Throughout much of last year, AppAdvice, like other news and review sites, referred to Apple’s fifth generation handset as the “iPhone 5.” Of course, when Cupertino unveiled the iPhone 4S in October, that moniker was proven incorrect.
There are a number of reasons Apple might have delayed the iPhone 5 name a year ago.
A name delayed
For one, the iPhone 4S turned out to be a modest update, and not the handset Steve Jobs was rumored to be working on just months before he died in October.
That handset, which was probably much closer in design to the one announced today, was reportedly scrapped as far back as February 2011 because of delays with iOS 5 and Foxconn’s inability to create a thinner iPhone.
Additionally, there are some who argue that Apple switched the name “iPhone 5” for “iPhone 4S” at the last minute as a tribute “4 Steve,” who had resigned as CEO last September. Jobs died on Oct. 5, one day after the iPhone 4S launched.
Most likely, Apple kept the iPhone 5 name until today because of past practice.
Names were never about version numbers
Ever since the second-generation iPhone arrived in 2008, Apple has followed a unique numbering pattern when it comes to naming handsets. The iPhone 3G was named as such because it was the first to use 3G technology. The iPhone 3GS, meanwhile, was so named because it used a faster processor than the previous model. However, because it was only an incremental update, this third generation handset kept “3” in its name.

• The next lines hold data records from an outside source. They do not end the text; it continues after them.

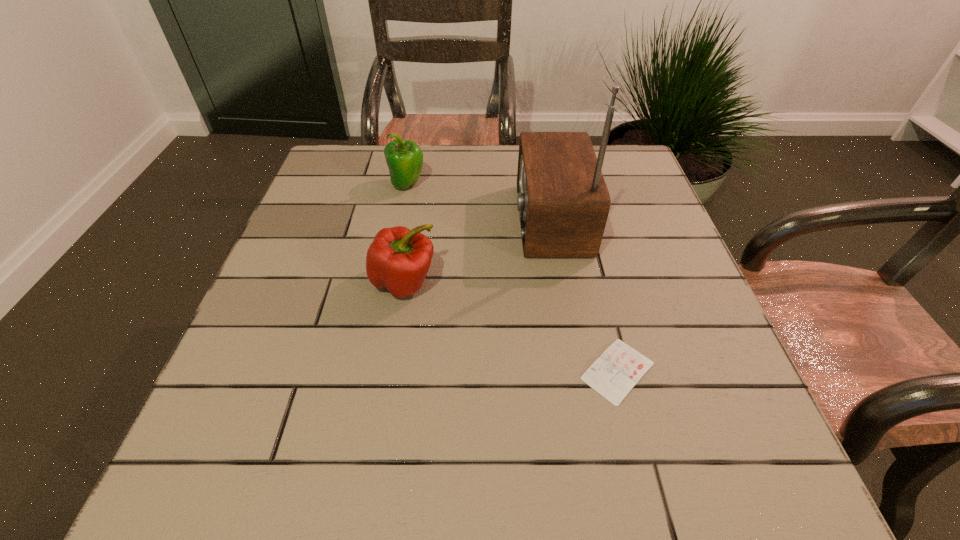 Image resolution: width=960 pixels, height=540 pixels. In order to click on radio receiver in this screenshot , I will do `click(563, 202)`.

This screenshot has width=960, height=540. Find the location of `the farther bell pepper`. the farther bell pepper is located at coordinates (404, 159).

Where is `the second tallest object`? This screenshot has width=960, height=540. the second tallest object is located at coordinates (404, 159).

I want to click on the nearer bell pepper, so click(x=398, y=259).

Image resolution: width=960 pixels, height=540 pixels. In order to click on the third tallest object in this screenshot , I will do `click(398, 259)`.

Where is `the nearest object`? Image resolution: width=960 pixels, height=540 pixels. the nearest object is located at coordinates (620, 367).

The image size is (960, 540). I want to click on diary, so click(x=620, y=367).

I want to click on vacant space located 0.230m on the front-facing side of the radio receiver, so click(x=419, y=220).

At what (x,y) coordinates should I click in order to perform the action: click on free space located 0.250m on the front-facing side of the radio receiver. Please return your answer as a coordinate pair (x, y). Looking at the image, I should click on (410, 220).

Locate an element on the screen. Image resolution: width=960 pixels, height=540 pixels. vacant space located 0.230m on the front-facing side of the radio receiver is located at coordinates (419, 220). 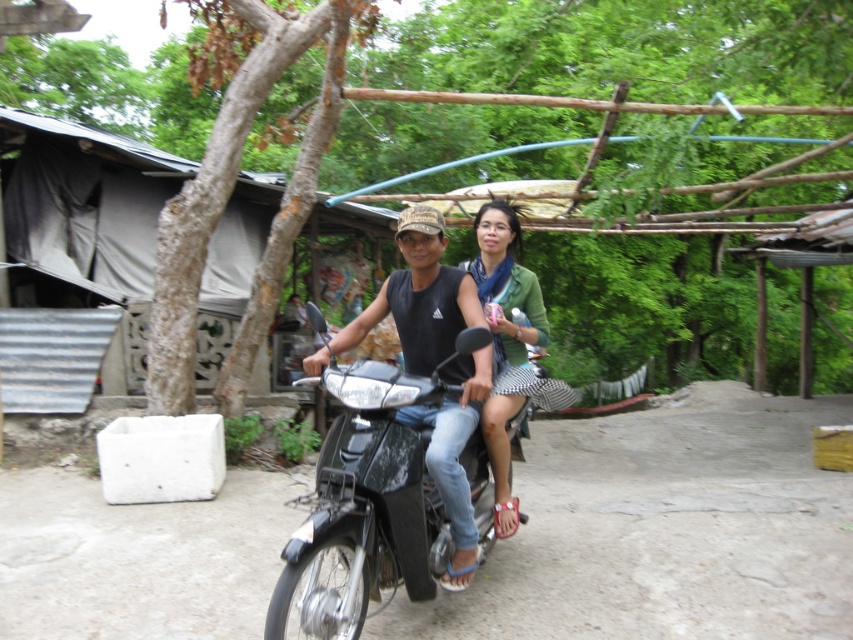 Question: Which point is closer to the camera?

Choices:
 (A) (347, 541)
 (B) (460, 525)
 (C) (498, 204)

Answer: (A)

Question: Where is shiny black motorcycle at center located in relation to matte black motorcycle at center in the image?

Choices:
 (A) below
 (B) above

Answer: (A)

Question: Can you confirm if shiny black motorcycle at center is bigger than green matte shirt at center?

Choices:
 (A) no
 (B) yes

Answer: (B)

Question: Which object is farther from the camera taking this photo?

Choices:
 (A) shiny black motorcycle at center
 (B) matte black motorcycle at center

Answer: (B)

Question: Which is nearer to the matte black motorcycle at center?

Choices:
 (A) shiny black motorcycle at center
 (B) green matte shirt at center

Answer: (A)

Question: Can you confirm if shiny black motorcycle at center is bigger than matte black motorcycle at center?

Choices:
 (A) yes
 (B) no

Answer: (A) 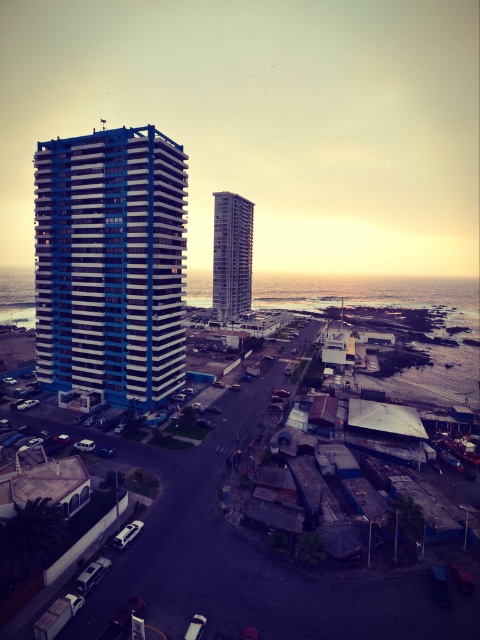 You are standing at the T junction in the coastal town and want to take a photo of both the point at coordinates (158, 305) and the point at (245, 212). Which point will appear larger in your camera view?

Point (158, 305) will appear larger in the camera view because it is closer to the viewer than point (245, 212).

You are a drone operator who needs to capture aerial footage of the blue glossy building at center. Your drone can fly up to 100 meters away from you. Based on the scene, will your drone be able to reach the building?

The blue glossy building at center is 105.26 meters away from the camera, which exceeds the drone operator can fly up to 100 meters. Therefore, the drone cannot reach the building.

You are a city planner analyzing the layout of this coastal area. You need to determine which building, the blue glossy building at center or the smooth glass building at center, occupies more horizontal space along the road. Based on the scene, which one is wider?

The blue glossy building at center is wider than the smooth glass building at center, as its width surpasses the latter according to the description. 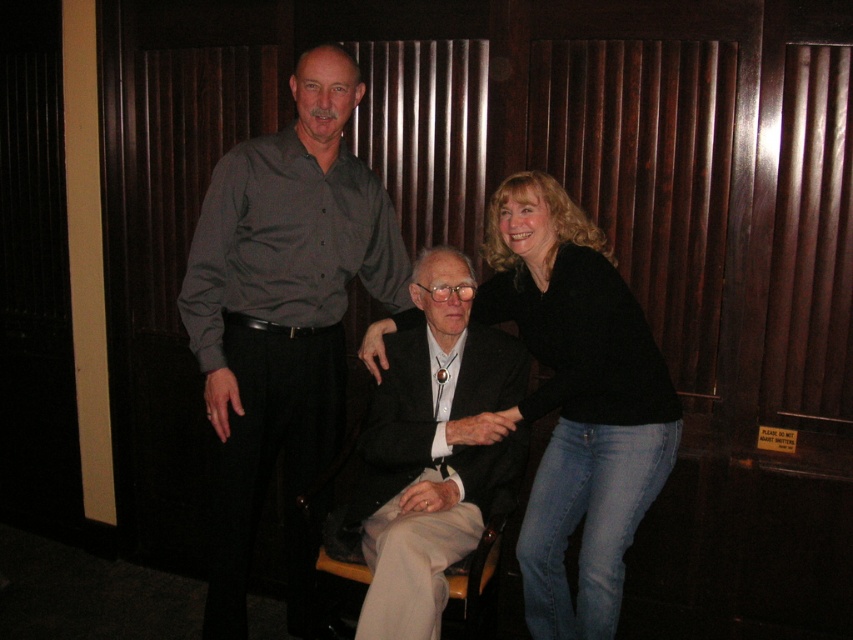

In 2010, the fourth generation handset debuted, and because it was radically different than the previous three models, it received the name iPhone 4.
What about the new iPad?
We’re still scratching our head as to why Apple chose to drop the numbering convention when they announced the new iPad earlier this year. This is especially puzzling given Apple’s decision to announce the iPhone 5. Perhaps the original plan was to no longer use iPhone numbering this year. But, because of the minor backlash that followed the naming of the new iPad, Apple did an about face.
Apple’s future plans
I’d suggest that Apple’s 2013 handset will retain some sort of iPhone 5 moniker, just as the iPhone 3GS, and iPhone 4S did so previously. In other words, the iPhone 5 (insert letter) will be an incremental update, while the 2014 handset will be named the iPhone 6. That would be the eighth-generation iPhone for those keeping score.
Of course, that discussion can wait for another day.